Cuando alguien acude al psicoanalista pide
ser reconocido en su singularidad como un sujeto que sufre de una experiencia
traumática. Es en primer lugar una demanda de ser reconocido como tal, y muchas
veces de ser reconocido como víctima objeto de esa experiencia. Es en este
punto donde el psicoanalista opera una inflexión en el sentido que el discurso
social y jurídico han dado a la victimización generalizada para subrayar algo
que, de hecho, este mismo discurso ha introducido ya de maneras diversas sin localizarlo
en su verdadera dimensión: la responsabilidad del sujeto ante su posición de
objeto.
Debemos detenernos entonces en otra diferencia
que la victimología encuentra de una manera cada vez más relevante en sus
observaciones. Es la diferencia entre la “victimización primaria”, la del
objeto víctima del acontecimiento traumático o delictivo, y la “victimización
secundaria”, cuyo origen está en la relación del sujeto con esta misma experiencia,
con el discurso familiar, social y jurídico y con los distintos modos de
intervención del aparato del Estado en su tratamiento. Es llamativo que una
buena parte de los estudios se dediquen hoy a las dificultades surgidas para
tratar esta segunda dimensión de la experiencia de la víctima, la dimensión en
la que el sujeto debe responder ante su posición de objeto. La llamada “doble
victimización” es el peor y más notable efecto de este retorno sobre el propio
sujeto de su posición de objeto víctima ante el Otro social y jurídico.
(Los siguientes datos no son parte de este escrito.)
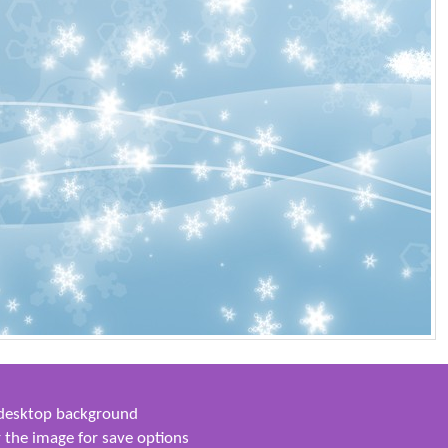
s desktop background
 the image for save options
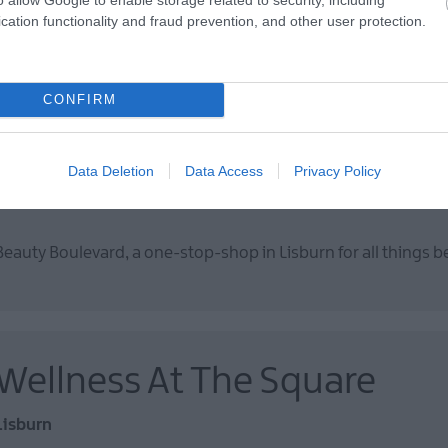
cation functionality and fraud prevention, and other user protection.
Happy Days is the ideal space for little ones to play, and older 
CONFIRM
Beauty Boulevard
Data Deletion
Data Access
Privacy Policy
Lisburn
Beauty Boulevard, a one-stop-shop in Lisburn for all things b
Wellness At The Square
Lisburn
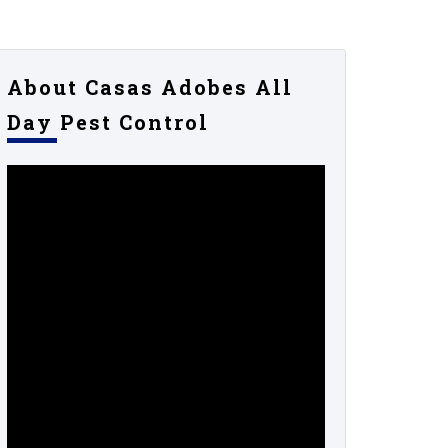
About Casas Adobes All
Day Pest Control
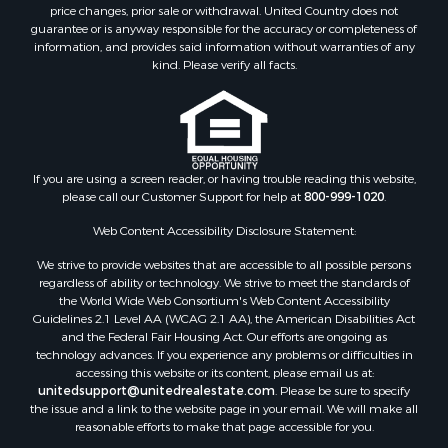
Equine Property for Sale
price changes, prior sale or withdrawal. United Country does not
guarantee or is anyway responsible for the accuracy or completeness of
Investment & Income for Sale
information, and provides said information without warranties of any
Recreational Property for Sale
kind. Please verify all facts.
Timberland Property for Sale
Sustainable for Sale
Land for Sale
Sustainable for Sale
Restaurant & Bar for Sale
If you are using a screen reader, or having trouble reading this website,
please call our Customer Support for help at
800-999-1020
.
Commercial Property for Sale
Land for Sale
Web Content Accessibility Disclosure Statement:
RV Parks & Mobile Homes for Sale
We strive to provide websites that are accessible to all possible persons
Equine Property for Sale
regardless of ability or technology. We strive to meet the standards of
Sustainable for Sale
the World Wide Web Consortium's Web Content Accessibility
Country Homes for Sale
Guidelines 2.1 Level AA (WCAG 2.1 AA), the American Disabilities Act
and the Federal Fair Housing Act. Our efforts are ongoing as
Timberland Property for Sale
technology advances. If you experience any problems or difficulties in
Oil & Gas for Sale
accessing this website or its content, please email us at:
Ranches for Sale
unitedsupport@unitedrealestate.com
. Please be sure to specify
the issue and a link to the website page in your email. We will make all
Hunting for Sale
reasonable efforts to make that page accessible for you.
Mountain Property for Sale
Desvictimizar a la víctima es así la
primera forma de devolver al sujeto de la experiencia traumática la dignidad de
ser hablante que podría seguir perdiendo en el juego social de las
identificaciones. Distinguir y separar el eje de las identificaciones del Yo y
el eje de la relación del ser que habla ante su posición de objeto es la
primera y más simple operación que debemos deducir de la orientación lacaniana
al tratar la posición de la víctima sin redoblar su victimización.
Se trata aquí de estudiar aquella
“afinidad estructural entre el yo y la vocación de víctima, que se deduce de la
estructura general del desconocimiento”, de “la ley de la victimización
inevitable del yo”, tal como señaló en su momento Jacques-Alain Miller[1].
Y es que, hablando propiamente, el
destino del sujeto —si es que hay destino— es más bien el de ser desecho. Es su
verdadera dimensión de objeto, cuando éste le revela en el fantasma que su aparente
destino no era sino encuentro contingente con un real del que siempre deberá saber
hacerse responsable.
[1] Jacques-Alain Miller, Curso del 26 de
Enero de 1994, publicado en Donc, la lógica
de la cura. Editorial Paidós, Buenos Aires 2011, p. 120-121.